I have been maligned here as an alleged fanboi of AI. But there’s also the opposite side, represented by the kinds of relentlessly skeptical neo-Luddites typified by the late philosopher Hubert Dreyfus who claimed that no computer would ever be able to play better than a child’s level of chess. It was wonderful when he was thoroughly embarrassed by losing to one of the first reasonably good chess programs, MacHack, in 1967.
I remember once asking my older brother about Dreyfus because he’d had some run-ins with him at conferences and in the literature, and while I don’t remember his exact words the gist of his private email response was that Dreyfus was a nice guy but an ignoramus with little knowledge of the subject matter he was critiquing. I’d say the same about John Searle and his ridiculous “Chinese room” argument which seems to betray a lack of understanding about the difference between complex systems and their individual components. Fanatical AI advocates may be counterproductive, especially when acting as self-promoting marketeers, but so are neo-Luddites taking the opposite position.
a) Dreyfus in fact never said that no computer would ever be able to play better than a child’s level of chess and
b) His major critiques of the AI field as it was in the 1960s have largely proven true, and much recent progress including LLMs reflects in large measure his insightful thinking about the nature of human cognition and the limitations of high level symbol manipulation.
But deeper research, if you could be bothered to do it, reveals nuances showing that what I said is largely true, even if Dreyfus didn’t use those exact words.
Dreyfus was deeply skeptical about AI, not only about its state in the 60s, but about wrongly extrapolating those limitations to the indefinite future.

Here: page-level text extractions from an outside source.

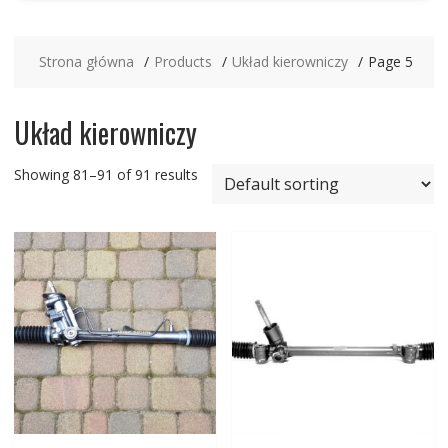
Strona główna
Products
Układ kierowniczy
Page 5
Układ kierowniczy
Showing 81–91 of 91 results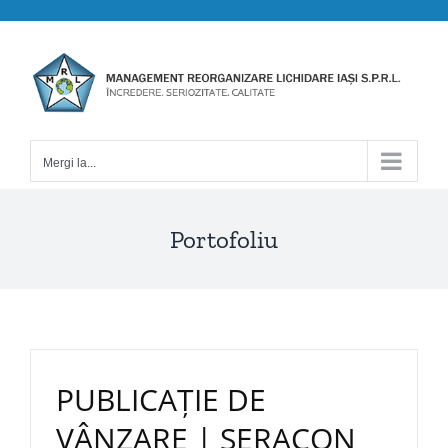
Skip
to
content
Mergi la...
Portofoliu
PUBLICAŢIE DE
VÂNZARE | SERACON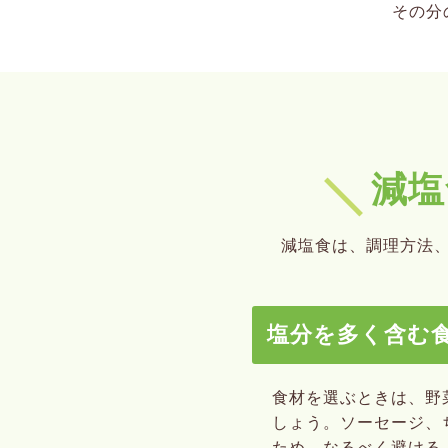
その分
減塩
減塩食は、調理方法
塩分を多く含む
食材を選ぶときは、野
しょう。ソーセージ、
ため、なるべく避ける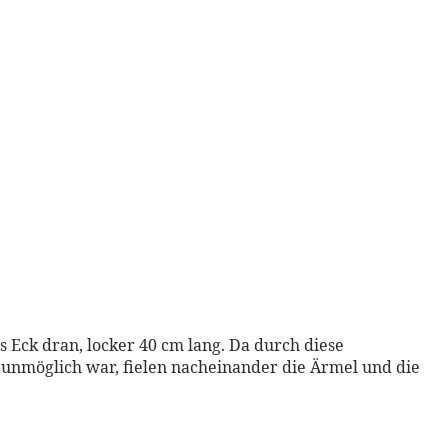
s Eck dran, locker 40 cm lang. Da durch diese
h unmöglich war, fielen nacheinander die Ärmel und die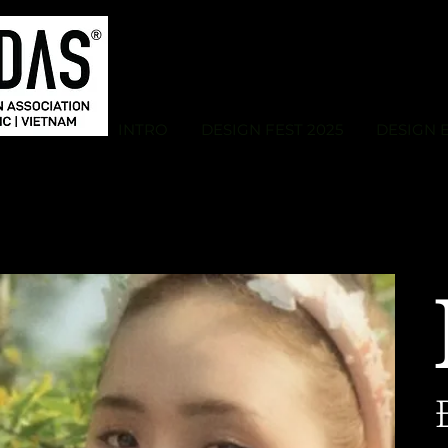
INTRO
DESIGN FEST 2025
DESIGN 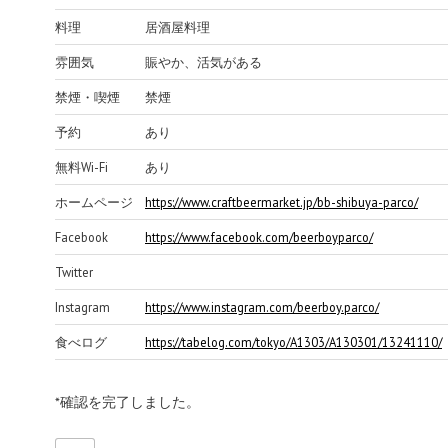
料理
居酒屋料理
雰囲気
賑やか、活気がある
禁煙・喫煙
禁煙
予約
あり
無料Wi-Fi
あり
ホームページ
https://www.craftbeermarket.jp/bb-shibuya-parco/
Facebook
https://www.facebook.com/beerboyparco/
Twitter
Instagram
https://www.instagram.com/beerboy.parco/
食べログ
https://tabelog.com/tokyo/A1303/A130301/13241110/
*確認を完了しました。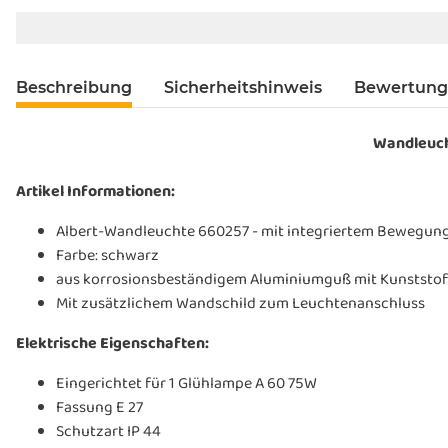
Beschreibung
Sicherheitshinweis
Bewertun
Wandleuch
Artikel Informationen:
Albert-Wandleuchte 660257 - mit integriertem Bewegun
Farbe: schwarz
aus korrosionsbeständigem Aluminiumguß mit Kunststof
Mit zusätzlichem Wandschild zum Leuchtenanschluss
Elektrische Eigenschaften:
Eingerichtet für 1 Glühlampe A 60 75W
Fassung E 27
Schutzart IP 44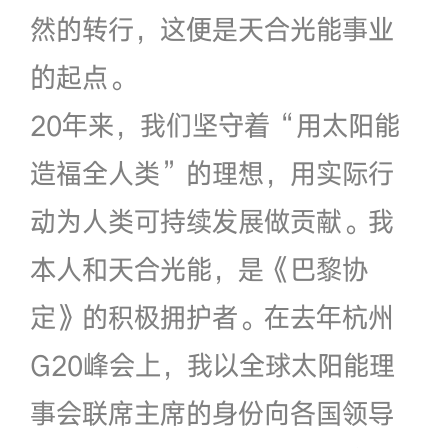
然的转行，这便是天合光能事业
的起点。
20年来，我们坚守着“用太阳能
造福全人类”的理想，用实际行
动为人类可持续发展做贡献。我
本人和天合光能，是《巴黎协
定》的积极拥护者。在去年杭州
G20峰会上，我以全球太阳能理
事会联席主席的身份向各国领导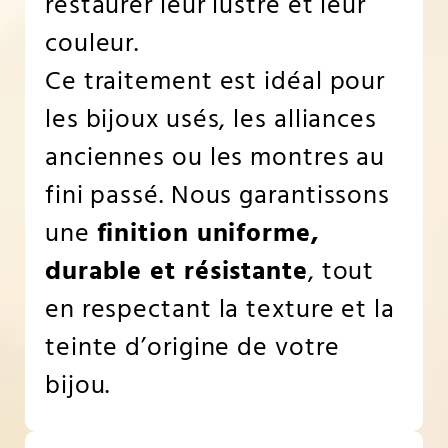
restaurer leur lustre et leur
couleur.
Ce traitement est idéal pour
les bijoux usés, les alliances
anciennes ou les montres au
fini passé. Nous garantissons
une
finition uniforme,
durable et résistante
, tout
en respectant la texture et la
teinte d’origine de votre
bijou.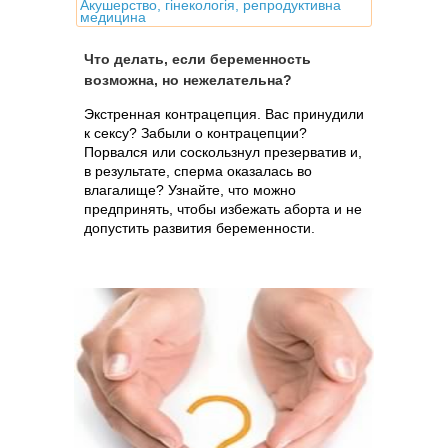
Акушерство, гінекологія, репродуктивна
медицина
Что делать, если беременность
возможна, но нежелательна?
Экстренная контрацепция. Вас принудили
к сексу? Забыли о контрацепции?
Порвался или соскользнул презерватив и,
в результате, сперма оказалась во
влагалище? Узнайте, что можно
предпринять, чтобы избежать аборта и не
допустить развития беременности.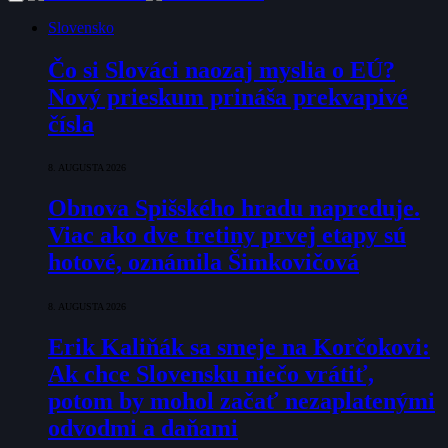
Slovensko
Čo si Slováci naozaj myslia o EÚ?
Nový prieskum prináša prekvapivé
čísla
8. AUGUSTA 2026
Obnova Spišského hradu napreduje.
Viac ako dve tretiny prvej etapy sú
hotové, oznámila Šimkovičová
8. AUGUSTA 2026
Erik Kaliňák sa smeje na Korčokovi:
Ak chce Slovensku niečo vrátiť,
potom by mohol začať nezaplatenými
odvodmi a daňami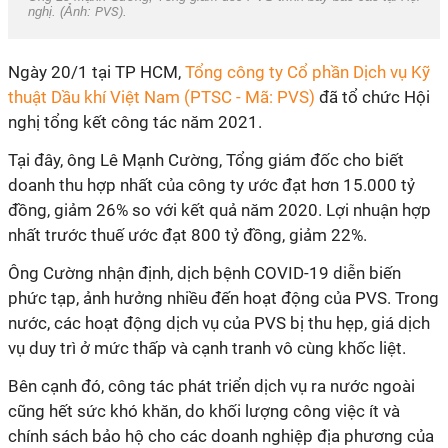
nghị. (Ảnh:
PVS)
.
Ngày 20/1 tại TP HCM,
Tổng công ty Cổ phần Dịch vụ Kỹ
thuật Dầu khí Việt Nam (PTSC - Mã: PVS)
đã tổ chức Hội
nghị tổng kết công tác năm 2021.
Tại đây, ông Lê Mạnh Cường, Tổng giám đốc cho biết
doanh thu hợp nhất của công ty ước đạt hơn 15.000 tỷ
đồng, giảm 26% so với kết quả năm 2020. Lợi nhuận hợp
nhất trước thuế ước đạt 800 tỷ đồng, giảm 22%.
Ông Cường nhận định, dịch bệnh COVID-19 diễn biến
phức tạp, ảnh hưởng nhiều đến hoạt động của PVS. Trong
nước, các hoạt động dịch vụ của PVS bị thu hẹp, giá dịch
vụ duy trì ở mức thấp và cạnh tranh vô cùng khốc liệt.
Bên cạnh đó, công tác phát triển dịch vụ ra nước ngoài
cũng hết sức khó khăn, do khối lượng công việc ít và
chính sách bảo hộ cho các doanh nghiệp địa phương của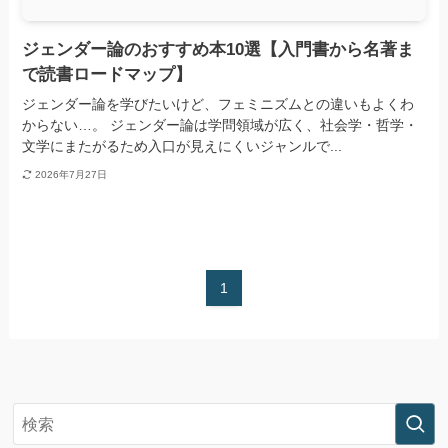
ジェンダー論のおすすめ本10選【入門書から名著ま
で読書ロードマップ】
ジェンダー論を学びたいけど、フェミニズムとの違いもよくわ
からない…。 ジェンダー論は学問領域が広く、社会学・哲学・
文学にまたがるため入口が見えにくいジャンルで...
2026年7月27日
1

This is what led to his misguided book What Computers Can’t Do and to the chess challenge at MIT where he embarrassed himself with his loss against a mere PDP-6. He interpreted the limitations of 1960s AI as inherent and unavoidable.
He argued that human intelligence isn’t based on symbolic rule-following, and that since in his simplistic view that’s exactly what computers do, they could never be intelligent. He never anticipated ANNs and things like deep learning and reinforcement learning. He wrongly assumed that AI necessarily requires human-like cognitive structure, and in his book he wrongly predicted that they would never be effective at language translation, robust speech recognition, and many other things that they do quite well today. He never anticipated that systems like Alphazero could surpass human capabilities through entirely different mechanisms, much as a jet airliner flies higher and faster than any bird without flapping its wings. As part of those claims, he said that no computer at that time can play chess at even an amateur level, with the strong implication that they never would.
I will take lectures on bothering to do deep research from many people, but you, the guy who spammed this thread with cites he hadn’t read, are not one of them, nor can you seriously imagine that you would be.
One thing I’ve learned in life is that intelligent people respond to criticism with informative arguments made in good faith, and the ignorant resort to content-free snark because they have nothing to say. No personal criticism intended, of course.
To be fair, if you find the back-and-forth enjoyable, then don’t let me dissuade you. Just maintain a clear understanding that it’s the equivalent of debating the provenance of Joseph Smith’s revelations with a fifth-generation resident of Salt Lake City.
You seem very impressed with the reasoning path LLMs take to reach an answer. Does it change your opinion at all, now that you know the displayed reasoning path is not always what it’s actually doing, that it’s sometimes just making it up after the fact?